A List of Cages(2)



Closest to me is Kristin, a girl who looks a little bit like a goldfish with her orange hair and bulging eyes. She sends me a bruising glare, and I feel like I’m wearing a defective invisibility cloak—a device that works perfectly until I do something stupid.

I met Kristin at the beginning of school this year. In first period, she tapped my shoulder and asked if I was reading an Elian Mariner book. I nodded, wary, because no one ever starts conversations with me. But when she asked what it was about, my words just spilled out. Yes, it was an Elian Mariner book, probably my favorite in the entire series. Kristin kept nodding and asking questions, and she said her sister loved those books. Then she added, “My sister’s seven.”

When everyone around us started laughing, I hid the book in my backpack. It wasn’t until my next class that I noticed it was missing. Then in sixth period, I was returning from sharpening my pencil, and there it was, sitting on my chair.

I opened it to find that every illustration had been desecrated with black Sharpie. Drawings of penises were jutting up from Elian’s pants, and floating penises were pointed at his mouth. Eyes stinging, I looked up to find the entire class watching me. I caught Kristin’s fish eyes in the crowd, then she fell headfirst into her desk, shaking with laughter.

“Julian!” Miss Carlisle calls out now. “Move.”

I quickly drag my desk to join the girls.

“So, Violet, Jen,” Kristin says, “should we split things up?”

I pretend not to notice that she’s excluding me and open my textbook.

“Okay,” Violet answers. “Julian, did you want to—”

“I want a good grade on this,” Kristin interrupts her. “Let’s just divide it between us.”

Violet doesn’t answer, and I keep pretending I can’t hear.


After the final bell, it looks like someone kicked over a beehive. Kids are swarming and flying in a thousand different directions. There’s a sudden explosion of noise—talking and cell phones beeping. But I stand frozen at the top of the steps just outside the school.

My father is leaning against a tall tree across the street.

When I was little, my mother was usually the one who picked me up, but every now and then Dad would get off early and surprise me. Instead of joining the pickup line of cars, he’d meet me on foot. His hands were always blotted with ink, like a child’s after finger painting, and he’d say, It’s too nice a day not to walk. He’d say that even if it was raining.

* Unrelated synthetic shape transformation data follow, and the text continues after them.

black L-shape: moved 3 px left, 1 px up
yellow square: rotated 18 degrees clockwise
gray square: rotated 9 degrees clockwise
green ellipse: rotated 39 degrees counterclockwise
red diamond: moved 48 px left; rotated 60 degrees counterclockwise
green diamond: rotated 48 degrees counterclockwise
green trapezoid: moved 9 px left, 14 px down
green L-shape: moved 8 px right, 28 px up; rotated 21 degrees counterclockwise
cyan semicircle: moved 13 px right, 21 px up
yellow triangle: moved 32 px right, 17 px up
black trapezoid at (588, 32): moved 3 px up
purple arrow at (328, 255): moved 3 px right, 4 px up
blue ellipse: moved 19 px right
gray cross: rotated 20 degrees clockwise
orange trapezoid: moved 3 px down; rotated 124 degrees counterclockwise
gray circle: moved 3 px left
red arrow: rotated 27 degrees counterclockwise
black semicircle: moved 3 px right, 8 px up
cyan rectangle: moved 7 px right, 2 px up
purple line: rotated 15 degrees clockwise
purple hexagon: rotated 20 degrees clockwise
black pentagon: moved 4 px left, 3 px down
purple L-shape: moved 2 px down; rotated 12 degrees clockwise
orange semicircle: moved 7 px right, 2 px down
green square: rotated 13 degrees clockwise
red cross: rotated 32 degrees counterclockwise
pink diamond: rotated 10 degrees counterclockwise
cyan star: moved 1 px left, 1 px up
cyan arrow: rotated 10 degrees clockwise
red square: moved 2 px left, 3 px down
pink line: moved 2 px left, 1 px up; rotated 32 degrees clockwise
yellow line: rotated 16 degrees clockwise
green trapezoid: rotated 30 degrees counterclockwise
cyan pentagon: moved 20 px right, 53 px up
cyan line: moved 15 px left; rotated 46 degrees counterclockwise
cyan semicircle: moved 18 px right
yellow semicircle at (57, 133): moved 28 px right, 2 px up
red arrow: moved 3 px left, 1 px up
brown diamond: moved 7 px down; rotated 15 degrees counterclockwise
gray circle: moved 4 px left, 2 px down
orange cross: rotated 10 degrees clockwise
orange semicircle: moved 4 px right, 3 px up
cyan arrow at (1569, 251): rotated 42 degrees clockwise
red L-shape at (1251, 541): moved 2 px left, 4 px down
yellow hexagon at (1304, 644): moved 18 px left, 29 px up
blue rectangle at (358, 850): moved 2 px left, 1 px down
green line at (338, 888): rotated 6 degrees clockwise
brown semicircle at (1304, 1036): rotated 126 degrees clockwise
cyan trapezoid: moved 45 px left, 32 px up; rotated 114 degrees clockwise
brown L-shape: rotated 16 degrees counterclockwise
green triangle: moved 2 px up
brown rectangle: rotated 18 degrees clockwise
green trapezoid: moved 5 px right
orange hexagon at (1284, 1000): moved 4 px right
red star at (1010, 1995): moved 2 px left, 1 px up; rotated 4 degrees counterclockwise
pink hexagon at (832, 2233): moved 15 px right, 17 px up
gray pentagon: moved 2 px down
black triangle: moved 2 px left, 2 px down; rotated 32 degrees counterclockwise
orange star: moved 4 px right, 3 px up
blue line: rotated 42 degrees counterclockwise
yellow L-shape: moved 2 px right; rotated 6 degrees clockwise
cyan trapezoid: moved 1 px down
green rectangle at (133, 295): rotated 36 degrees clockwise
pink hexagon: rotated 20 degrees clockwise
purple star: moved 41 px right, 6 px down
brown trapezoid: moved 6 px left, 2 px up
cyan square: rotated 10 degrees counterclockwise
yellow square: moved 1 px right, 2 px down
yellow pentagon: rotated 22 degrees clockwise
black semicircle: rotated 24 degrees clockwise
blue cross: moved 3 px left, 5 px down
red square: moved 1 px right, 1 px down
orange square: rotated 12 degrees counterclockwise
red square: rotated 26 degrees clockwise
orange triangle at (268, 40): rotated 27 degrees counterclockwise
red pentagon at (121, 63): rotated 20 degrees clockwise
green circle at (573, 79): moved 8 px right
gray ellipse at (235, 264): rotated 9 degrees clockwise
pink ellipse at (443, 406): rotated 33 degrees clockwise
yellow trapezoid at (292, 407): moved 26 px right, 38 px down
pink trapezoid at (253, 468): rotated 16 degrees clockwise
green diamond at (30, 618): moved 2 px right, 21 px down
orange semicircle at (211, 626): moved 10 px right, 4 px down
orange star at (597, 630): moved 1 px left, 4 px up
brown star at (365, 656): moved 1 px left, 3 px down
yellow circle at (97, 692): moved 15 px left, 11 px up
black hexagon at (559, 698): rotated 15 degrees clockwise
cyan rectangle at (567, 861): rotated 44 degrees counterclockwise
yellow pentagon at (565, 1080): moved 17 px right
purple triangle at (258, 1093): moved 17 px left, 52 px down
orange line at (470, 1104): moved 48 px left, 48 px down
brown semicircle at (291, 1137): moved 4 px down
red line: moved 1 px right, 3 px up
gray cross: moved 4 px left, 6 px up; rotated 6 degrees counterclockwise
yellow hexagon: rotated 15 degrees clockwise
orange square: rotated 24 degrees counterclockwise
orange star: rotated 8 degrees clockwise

But of course the man across the street isn’t actually my father. It’s just some trick of the sunlight filtering through the branches on a jogger who stopped to catch his breath.

I stand here, heavy now.

So heavy that the tall steps become a mountain to climb down. So heavy that it takes a while to summon the energy to start the long walk home.

Ten blocks from school, I start to shiver. Autumn is here, but it seems too soon. Almost like I skipped over the last three months because there are certain things that are supposed to happen every summer.

I’m supposed to go to the beach with my parents. We’re supposed to see fireworks and buy sparklers and find seashells. I’m supposed to stay up late and sit on the front porch eating popsicles while my mother plays the guitar and my father draws. Then as he’s tucking me into bed, he’s supposed to ask, How many stars?

On a great day I’m supposed to say nine or ten. But if it was amazing, the best day I ever had, I’m supposed to cheat and say something like ten thousand stars.

But we didn’t get to see fireworks or eat popsicles or do any summer things, and I have this ache inside, like how you might feel if you slept through Christmas.


The same heaviness I felt after school reappears the minute I walk inside the empty house. Every inch of it is dark, glossy, and neat. Every piece of furniture is strategic. Every color is coordinated by someone trained to do it. It’s exactly the sort of house I thought I wanted…until I got it.

I enter my room with its polished wood floors, desert-brown walls, and heavy furniture. My eyes are pulled to the only thing out of place—the big steel trunk at the foot of the bed. My parents got it for me to take to camp the summer I turned nine. They told me I was brave to go off on my own, but I got so homesick I couldn’t even make it through the first night.

I drop my backpack to the floor and lift the trunk’s heavy lid. My heart squeezes as I look down at all the things I love: photo albums and Elian Mariner books and my mother’s green spiral notebook. I leave that untouched for today and fish around for my own notebook. I flip a few pages, then pick up where I left off.

It’s hours later when I drop my pen at the sound of a car pulling into the garage. It’s after eight o’clock, but sometimes my uncle gets home even later. And sometimes, if he has to go meet with clients in other cities, he doesn’t come home at all.

I watch my bedroom door, the way the light from the hall shines around the perimeter like an entryway to another dimension. I listen for the sound of him climbing the stairs to his office, because even when he’s home, he’s usually working.

Instead, I see a shadow fall beneath my door.

I close my eyes, but I can’t teleport, and I can’t disappear.


My uncle Russell once told me he used to be so tall and willowy that when his high school theater put on A Christmas Carol, he was asked to play the grim reaper. I’ve tried to picture it, but it’s hard to imagine he was ever frail.